(TASK ITEM)
What lines in the data below mention the string "Presiden"? Copy them out.

(DATA FOR PROCESSING)

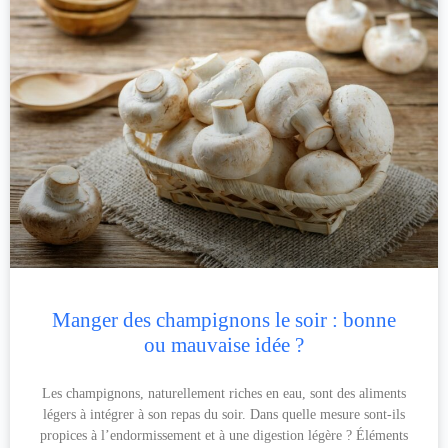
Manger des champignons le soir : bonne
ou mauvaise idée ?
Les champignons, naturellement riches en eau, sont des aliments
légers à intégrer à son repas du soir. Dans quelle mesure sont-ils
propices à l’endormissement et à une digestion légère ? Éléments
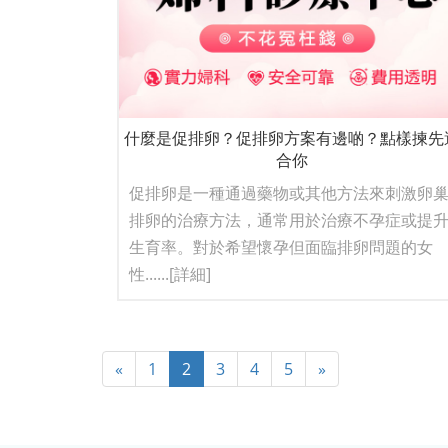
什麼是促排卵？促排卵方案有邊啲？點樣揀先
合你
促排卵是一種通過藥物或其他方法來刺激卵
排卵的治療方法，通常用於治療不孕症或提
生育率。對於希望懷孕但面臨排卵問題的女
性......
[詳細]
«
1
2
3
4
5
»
--
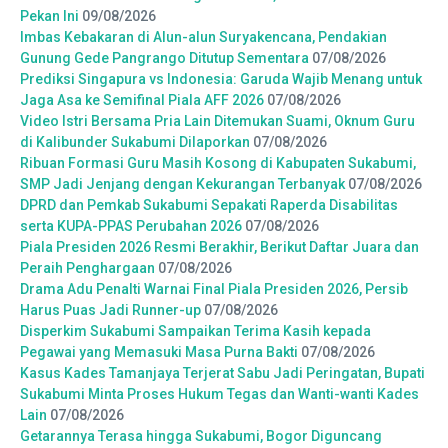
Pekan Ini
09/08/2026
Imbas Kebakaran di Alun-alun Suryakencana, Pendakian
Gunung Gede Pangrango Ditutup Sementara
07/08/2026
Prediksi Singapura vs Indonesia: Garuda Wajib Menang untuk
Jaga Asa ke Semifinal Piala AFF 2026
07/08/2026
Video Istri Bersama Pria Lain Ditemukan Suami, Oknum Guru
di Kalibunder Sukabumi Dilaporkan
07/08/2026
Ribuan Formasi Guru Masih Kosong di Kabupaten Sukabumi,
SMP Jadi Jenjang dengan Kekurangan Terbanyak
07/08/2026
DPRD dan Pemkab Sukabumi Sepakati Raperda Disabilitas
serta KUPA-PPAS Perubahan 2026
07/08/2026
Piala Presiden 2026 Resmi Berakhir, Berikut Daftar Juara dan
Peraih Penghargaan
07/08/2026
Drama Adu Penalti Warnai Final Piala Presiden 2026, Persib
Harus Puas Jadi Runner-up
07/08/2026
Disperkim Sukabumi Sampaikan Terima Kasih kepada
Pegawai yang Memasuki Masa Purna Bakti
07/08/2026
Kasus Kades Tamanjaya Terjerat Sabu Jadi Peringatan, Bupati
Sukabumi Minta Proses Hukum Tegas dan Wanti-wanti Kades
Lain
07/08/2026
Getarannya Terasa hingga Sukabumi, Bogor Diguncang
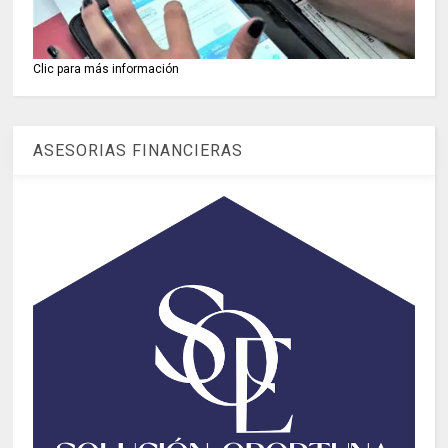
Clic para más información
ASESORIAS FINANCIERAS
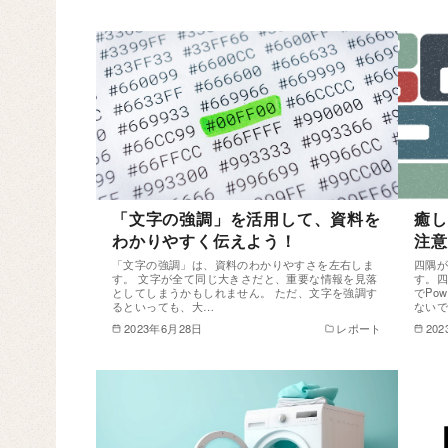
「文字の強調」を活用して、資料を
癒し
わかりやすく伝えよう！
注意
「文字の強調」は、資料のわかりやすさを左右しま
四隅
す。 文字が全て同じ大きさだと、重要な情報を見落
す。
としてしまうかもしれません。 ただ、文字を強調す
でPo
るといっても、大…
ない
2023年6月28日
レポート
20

(YOUR RESPONSE)
Piala Presiden 2026 Resmi Berakhir, Berikut Daftar Juara dan
Drama Adu Penalti Warnai Final Piala Presiden 2026, Persib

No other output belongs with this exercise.